Voici quatre mesures que les dirigeants européens pourraient adopter pour rester en position de force et mettre en œuvre des changements significatifs à long terme qui renforceront l’Europe.
La fin de «l’Effet Bruxelles»
Tout d’abord, entreprendre une relance réglementaire sur plusieurs fronts. Le pendule a basculé trop loin vers une série de règles réflexives et rigides qui sapent les investissements commerciaux, financiers et technologiques. De graves conséquences se profilent à l’horizon : « l’effet Bruxelles », selon lequel l’UE projette sa puissance en fixant des réglementations rigoristes, provoque déjà un retour de bâton, poussant des entreprises américaines et asiatiques à commencer à contourner l’UE.
Une façon de signaler le sérieux de l’Europe à propos de ce nouveau départ : arrêter la proposition d’un nouveau niveau de réglementation «macroprudentielle» sur les fonds d’investissement classiques. À la place de cette mesure, l’Union européenne devrait s’appuyer sur sa stratégie d’investissement de détail (RIS) pour promouvoir l'éducation financière, notamment en facilitant la publication d’informations sur les rendements à la portée de tous.

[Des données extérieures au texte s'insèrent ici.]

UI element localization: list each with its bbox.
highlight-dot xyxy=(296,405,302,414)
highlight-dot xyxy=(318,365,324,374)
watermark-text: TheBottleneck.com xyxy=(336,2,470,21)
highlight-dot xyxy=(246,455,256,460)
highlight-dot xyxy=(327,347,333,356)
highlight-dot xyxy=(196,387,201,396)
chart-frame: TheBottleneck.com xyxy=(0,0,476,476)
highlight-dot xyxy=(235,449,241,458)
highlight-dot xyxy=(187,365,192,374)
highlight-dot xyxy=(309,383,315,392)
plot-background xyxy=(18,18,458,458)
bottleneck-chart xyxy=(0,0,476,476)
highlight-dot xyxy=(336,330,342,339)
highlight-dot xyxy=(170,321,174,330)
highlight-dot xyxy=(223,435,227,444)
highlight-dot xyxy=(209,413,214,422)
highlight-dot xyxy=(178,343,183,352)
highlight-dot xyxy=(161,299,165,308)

Le processus Lamfalussy : un constat d’échec
Deuxièmement, il est temps de reconnaître que le processus Lamfalussy ne fonctionne pas et qu’il a besoin d'être réformé. Le nom technocratique fait partie du problème : ce processus nécessite quatre couches de bureaucratie à chaque fois que l’UE impose une nouvelle directive financière.

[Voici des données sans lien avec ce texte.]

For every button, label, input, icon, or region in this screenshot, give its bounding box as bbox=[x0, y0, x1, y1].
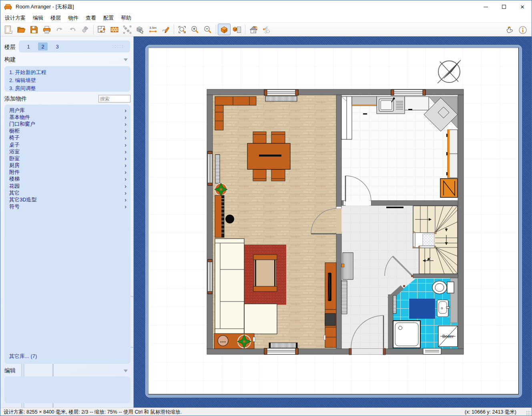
new-button[interactable] bbox=[2, 24, 15, 35]
category-chairs[interactable]: 椅子› bbox=[4, 135, 130, 141]
zoom-fit-button[interactable] bbox=[176, 24, 189, 35]
chevron-right-icon: › bbox=[124, 197, 126, 203]
object-list-button[interactable] bbox=[231, 24, 243, 35]
plan-editor-button[interactable] bbox=[95, 24, 108, 35]
chevron-right-icon: › bbox=[124, 107, 126, 114]
counter-left[interactable] bbox=[352, 96, 377, 106]
menu-view[interactable]: 查看 bbox=[82, 14, 100, 22]
print-button[interactable] bbox=[40, 24, 53, 35]
plant-pot[interactable] bbox=[215, 183, 227, 196]
menu-design[interactable]: 设计方案 bbox=[1, 14, 29, 22]
menu-help[interactable]: 帮助 bbox=[117, 14, 135, 22]
pouf[interactable] bbox=[218, 336, 228, 346]
floor-tab-3[interactable]: 3 bbox=[52, 42, 62, 50]
category-basic-objects[interactable]: 基本物件› bbox=[4, 114, 130, 121]
format-brush-icon bbox=[80, 25, 90, 34]
zoom-in-button[interactable] bbox=[189, 24, 201, 35]
close-button[interactable]: ✕ bbox=[513, 0, 532, 13]
minimize-button[interactable] bbox=[476, 0, 495, 13]
plan-page[interactable]: Boiler bbox=[148, 48, 519, 394]
category-cabinets[interactable]: 橱柜› bbox=[4, 128, 130, 135]
hand-icon bbox=[505, 25, 515, 35]
drawing-canvas[interactable]: Boiler bbox=[134, 36, 532, 408]
search-input[interactable] bbox=[98, 95, 130, 102]
tall-cabinet[interactable] bbox=[341, 96, 352, 139]
format-brush-button[interactable] bbox=[79, 24, 92, 35]
category-garden[interactable]: 花园› bbox=[4, 183, 130, 189]
bath-mat[interactable] bbox=[409, 299, 435, 319]
menu-edit[interactable]: 编辑 bbox=[29, 14, 47, 22]
category-tables[interactable]: 桌子› bbox=[4, 141, 130, 148]
bookshelf[interactable] bbox=[215, 195, 224, 237]
category-stairs[interactable]: 楼梯› bbox=[4, 176, 130, 183]
category-user-library[interactable]: 用户库› bbox=[4, 107, 130, 114]
fridge[interactable] bbox=[440, 179, 458, 197]
measure-button[interactable]: 3.5m bbox=[147, 24, 159, 35]
zoom-out-button[interactable] bbox=[201, 24, 214, 35]
select-points-button[interactable] bbox=[121, 24, 134, 35]
maximize-button[interactable] bbox=[495, 0, 513, 13]
category-doors-windows[interactable]: 门口和窗户› bbox=[4, 121, 130, 127]
walkthrough-button[interactable] bbox=[260, 24, 273, 35]
plan-editor-icon bbox=[97, 25, 106, 34]
select-points-icon bbox=[122, 25, 132, 34]
tv-cabinet[interactable] bbox=[324, 263, 336, 348]
collapse-triangle-icon[interactable] bbox=[124, 58, 128, 61]
window-title: Room Arranger - [无标题] bbox=[16, 3, 74, 10]
category-accessories[interactable]: 附件› bbox=[4, 169, 130, 176]
menu-floor[interactable]: 楼层 bbox=[47, 14, 64, 22]
chevron-right-icon: › bbox=[124, 128, 126, 134]
view-3d-objects-button[interactable] bbox=[218, 24, 231, 35]
category-symbols[interactable]: 符号› bbox=[4, 203, 130, 210]
build-step-edit-walls[interactable]: 2. 编辑墙壁 bbox=[4, 76, 130, 84]
open-button[interactable] bbox=[15, 24, 28, 35]
pan-hand-button[interactable] bbox=[504, 24, 516, 36]
floor-plan[interactable]: Boiler bbox=[149, 48, 518, 394]
boiler[interactable]: Boiler bbox=[438, 326, 458, 347]
menu-object[interactable]: 物件 bbox=[64, 14, 82, 22]
coffee-table[interactable] bbox=[253, 255, 277, 291]
object-3d-button[interactable] bbox=[134, 24, 147, 35]
stair-rail-left bbox=[413, 232, 415, 248]
category-bedroom[interactable]: 卧室› bbox=[4, 155, 130, 162]
staircase[interactable] bbox=[413, 206, 458, 274]
build-step-new-project[interactable]: 1. 开始新的工程 bbox=[4, 68, 130, 76]
build-section-title: 构建 bbox=[4, 56, 16, 63]
draw-pen-button[interactable] bbox=[159, 24, 172, 35]
counter-right[interactable] bbox=[405, 96, 429, 110]
resize-grip[interactable] bbox=[526, 411, 531, 416]
collapse-triangle-icon[interactable] bbox=[124, 370, 128, 372]
about-button[interactable] bbox=[516, 24, 529, 36]
window-bottom-living bbox=[264, 348, 298, 354]
category-bathroom[interactable]: 浴室› bbox=[4, 148, 130, 155]
build-step-adjust-rooms[interactable]: 3. 房间调整 bbox=[4, 84, 130, 92]
home-3d-button[interactable]: 3D bbox=[247, 24, 260, 35]
menu-config[interactable]: 配置 bbox=[100, 14, 117, 22]
tool-bar: 3.5m 3D bbox=[0, 22, 532, 36]
chevron-right-icon: › bbox=[124, 190, 126, 196]
floors-drag-grip[interactable] bbox=[112, 44, 124, 49]
wash-basin[interactable] bbox=[437, 300, 450, 317]
sink-unit[interactable] bbox=[377, 96, 405, 114]
plant-pot-2[interactable] bbox=[237, 335, 251, 348]
undo-button[interactable] bbox=[53, 24, 66, 35]
floor-tab-2[interactable]: 2 bbox=[38, 42, 48, 50]
category-kitchen[interactable]: 厨房› bbox=[4, 162, 130, 169]
wall-cabinets-right[interactable] bbox=[446, 130, 458, 178]
toilet[interactable] bbox=[432, 281, 454, 294]
category-other-3d[interactable]: 其它3D造型› bbox=[4, 196, 130, 203]
toolbar-separator bbox=[245, 25, 245, 34]
window-top-kitchen bbox=[391, 90, 426, 95]
chevron-right-icon: › bbox=[124, 135, 126, 141]
category-other[interactable]: 其它› bbox=[4, 189, 130, 196]
redo-button[interactable] bbox=[66, 24, 79, 35]
floor-tab-1[interactable]: 1 bbox=[24, 42, 33, 50]
shower-tray[interactable] bbox=[393, 321, 420, 348]
box-3d-icon bbox=[219, 25, 229, 34]
chevron-right-icon: › bbox=[124, 155, 126, 162]
stool-round[interactable] bbox=[225, 215, 234, 223]
undo-icon bbox=[55, 25, 64, 34]
build-wall-button[interactable] bbox=[108, 24, 121, 35]
other-libraries-link[interactable]: 其它库... (7) bbox=[9, 353, 37, 360]
save-button[interactable] bbox=[28, 24, 40, 35]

Alors que l’intention initiale était de fournir un système simplifié d'élaboration et de mise en œuvre de la réglementation, l’approche à quatre niveaux - associée à des examens réguliers des normes - a fini par exacerber l’incertitude pour le secteur privé.

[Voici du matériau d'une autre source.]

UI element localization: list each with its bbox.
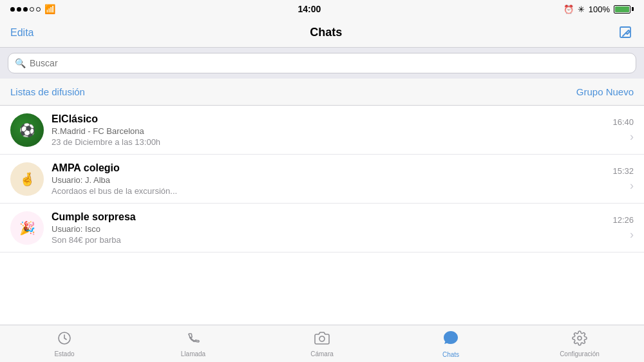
- tab-configuracion[interactable]: Configuración: [515, 327, 644, 361]
- tab-llamada[interactable]: Llamada: [129, 327, 258, 361]
- chat-name-cumple: Cumple sorpresa: [52, 211, 607, 223]
- chat-meta-cumple: 12:26 ›: [612, 215, 634, 240]
- avatar-cumple: 🎉: [10, 211, 44, 245]
- chat-content-ampa: AMPA colegio Usuario: J. Alba Acordaos e…: [52, 162, 607, 196]
- search-input[interactable]: [30, 58, 629, 68]
- status-time: 14:00: [298, 4, 321, 14]
- avatar-elclasico: ⚽: [10, 113, 44, 147]
- tab-bar: Estado Llamada Cámara Chats: [0, 325, 644, 362]
- tab-chats[interactable]: Chats: [386, 326, 515, 362]
- bluetooth-icon: ✳: [578, 5, 585, 14]
- svg-line-1: [623, 33, 626, 36]
- chat-meta-elclasico: 16:40 ›: [612, 117, 634, 142]
- search-icon: 🔍: [15, 58, 26, 68]
- chat-icon: [442, 330, 459, 349]
- chat-content-elclasico: ElClásico R.Madrid - FC Barcelona 23 de …: [52, 113, 607, 147]
- compose-button[interactable]: [618, 25, 634, 41]
- chat-item-elclasico[interactable]: ⚽ ElClásico R.Madrid - FC Barcelona 23 d…: [0, 106, 644, 155]
- chat-subtitle-elclasico: R.Madrid - FC Barcelona: [52, 126, 607, 136]
- chat-time-ampa: 15:32: [612, 166, 634, 176]
- chevron-icon-ampa: ›: [630, 180, 634, 191]
- avatar-emoji: 🎉: [19, 220, 35, 236]
- avatar-emoji: ⚽: [19, 122, 35, 138]
- status-bar: 📶 14:00 ⏰ ✳ 100%: [0, 0, 644, 18]
- chat-preview-cumple: Son 84€ por barba: [52, 235, 607, 245]
- signal-dots: [10, 7, 41, 12]
- tab-camara[interactable]: Cámara: [258, 327, 386, 361]
- battery-percent: 100%: [589, 5, 610, 14]
- status-left: 📶: [10, 4, 55, 14]
- wifi-icon: 📶: [44, 4, 55, 14]
- chat-preview-ampa: Acordaos el bus de la excursión...: [52, 186, 607, 196]
- alarm-icon: ⏰: [564, 5, 574, 14]
- nav-bar: Edita Chats: [0, 18, 644, 48]
- new-group-button[interactable]: Grupo Nuevo: [576, 86, 634, 97]
- avatar-emoji: 🤞: [19, 171, 35, 187]
- svg-point-4: [578, 336, 582, 340]
- chat-subtitle-cumple: Usuario: Isco: [52, 224, 607, 234]
- chat-name-ampa: AMPA colegio: [52, 162, 607, 174]
- dot-5: [36, 7, 41, 12]
- camera-icon: [314, 330, 330, 348]
- list-header: Listas de difusión Grupo Nuevo: [0, 79, 644, 106]
- chevron-icon-cumple: ›: [630, 229, 634, 240]
- tab-estado-label: Estado: [54, 350, 74, 357]
- chat-time-elclasico: 16:40: [612, 117, 634, 127]
- tab-estado[interactable]: Estado: [0, 327, 129, 361]
- chat-name-elclasico: ElClásico: [52, 113, 607, 125]
- clock-icon: [57, 330, 72, 348]
- gear-icon: [572, 330, 587, 348]
- dot-1: [10, 7, 15, 12]
- status-right: ⏰ ✳ 100%: [564, 5, 634, 14]
- svg-point-3: [319, 336, 325, 341]
- chat-subtitle-ampa: Usuario: J. Alba: [52, 175, 607, 185]
- battery-icon: [614, 5, 634, 14]
- chevron-icon-elclasico: ›: [630, 131, 634, 142]
- tab-chats-label: Chats: [442, 351, 459, 358]
- compose-icon: [618, 25, 634, 41]
- dot-3: [23, 7, 28, 12]
- chat-preview-elclasico: 23 de Diciembre a las 13:00h: [52, 137, 607, 147]
- tab-configuracion-label: Configuración: [560, 350, 600, 357]
- tab-llamada-label: Llamada: [181, 350, 205, 357]
- search-bar: 🔍: [8, 53, 636, 73]
- dot-4: [30, 7, 34, 12]
- chat-item-ampa[interactable]: 🤞 AMPA colegio Usuario: J. Alba Acordaos…: [0, 155, 644, 204]
- avatar-ampa: 🤞: [10, 162, 44, 196]
- chat-item-cumple[interactable]: 🎉 Cumple sorpresa Usuario: Isco Son 84€ …: [0, 204, 644, 252]
- chat-content-cumple: Cumple sorpresa Usuario: Isco Son 84€ po…: [52, 211, 607, 245]
- chat-time-cumple: 12:26: [612, 215, 634, 225]
- tab-camara-label: Cámara: [310, 350, 334, 357]
- chat-list: ⚽ ElClásico R.Madrid - FC Barcelona 23 d…: [0, 106, 644, 325]
- chat-meta-ampa: 15:32 ›: [612, 166, 634, 191]
- edit-button[interactable]: Edita: [10, 27, 33, 39]
- broadcast-lists-button[interactable]: Listas de difusión: [10, 86, 85, 97]
- dot-2: [17, 7, 21, 12]
- nav-title: Chats: [310, 26, 342, 39]
- search-container: 🔍: [0, 48, 644, 79]
- phone-icon: [185, 330, 201, 348]
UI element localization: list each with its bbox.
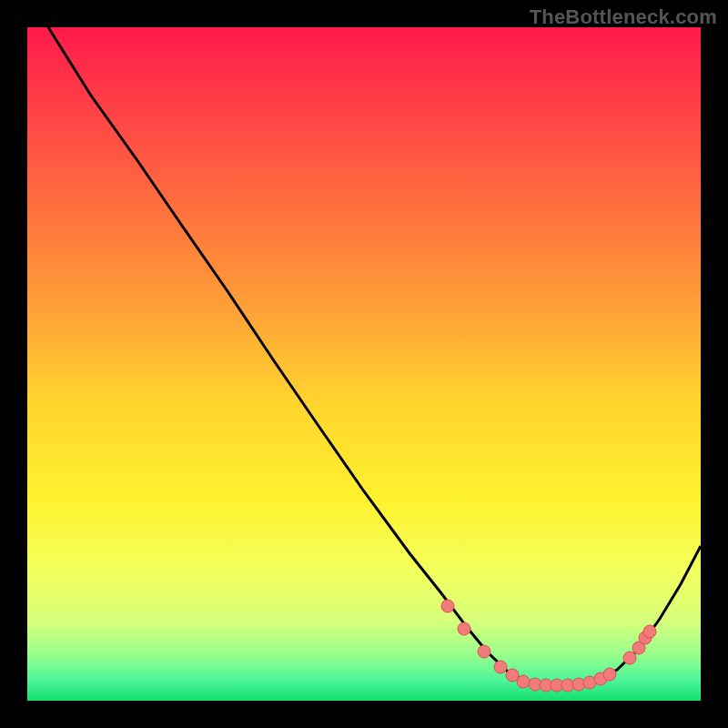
plot-area	[27, 27, 701, 701]
marker-dot	[603, 668, 616, 681]
marker-dot	[494, 661, 507, 673]
marker-dot	[517, 675, 530, 688]
marker-dot	[441, 600, 454, 612]
chart-root: { "watermark": "TheBottleneck.com", "cha…	[0, 0, 728, 728]
marker-dot	[478, 645, 490, 658]
watermark-text: TheBottleneck.com	[530, 5, 717, 29]
marker-dot	[458, 622, 470, 635]
marker-dot	[643, 625, 656, 638]
marker-dot	[623, 652, 636, 664]
chart-canvas	[0, 0, 728, 728]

Pourquoi ? L’effet cumulatif de Lamfalussy et le processus d’examen font que les règles ne sont jamais établies. Les entreprises dépensent trop de temps et d’argent en Europe à revoir en permanence leur conformité, et elles commencent à s’y refuser.
Flécher l'épargne des Européens
Troisièmement, s’il est juste de reconnaître qu’il faudra des années pour mettre en œuvre les recommandations du rapport visionnaire de Mario Draghi sur la compétitivité européenne, une idée importante qui peut être appliquée relativement rapidement est sa proposition de lancer des comptes d’épargne dotés d’avantages fiscaux.
Tout comme cela s’est produit aux États-Unis, au Japon et ailleurs, les investisseurs européens trouveront ces comptes suffisamment attrayants pour y transférer une partie de leurs 9.100 milliards d’euros en dépôts bancaires vers les marchés de capitaux de l’UE.
Ouverture à l’investissement
La quatrième étape est symbolique mais tout aussi importante que les étapes matérielles. L’effet Bruxelles s’est progressivement transformé en un signal indiquant que l’Union européenne n’est pas un environnement commercial attrayant. Ceci est un mythe : l’Europe dispose d’un grand réservoir de richesses et d’une main-d'œuvre professionnelle talentueuse.
Pour contrer ce discours anti-entreprises qui commence à prendre racine, les dirigeants de l’UE devraient immédiatement lancer une campagne publique soulignant qu’elle est ouverte aux entreprises et à l’investissement. Dans ce contexte, le bloc devrait aussi signaler aux États-Unis qu’ils sont prêts à travailler ensemble sur une voie réglementaire à suivre pour les enjeux des marchés mondiaux comme la blockchain et l’IA.
Des désaccords et des divergences apparaîtront naturellement, mais il est préférable de trouver un terrain d’entente partout où cela est possible pour ces deux grandes zones économiques. L’Europe dispose d’un vaste marché à fort potentiel et a déjà savamment géré une relation évolutive et complexe avec les États-Unis. En prenant ces mesures, elle continuera à agir, plutôt que de réagir, sur la scène mondiale en 2025 et au-delà.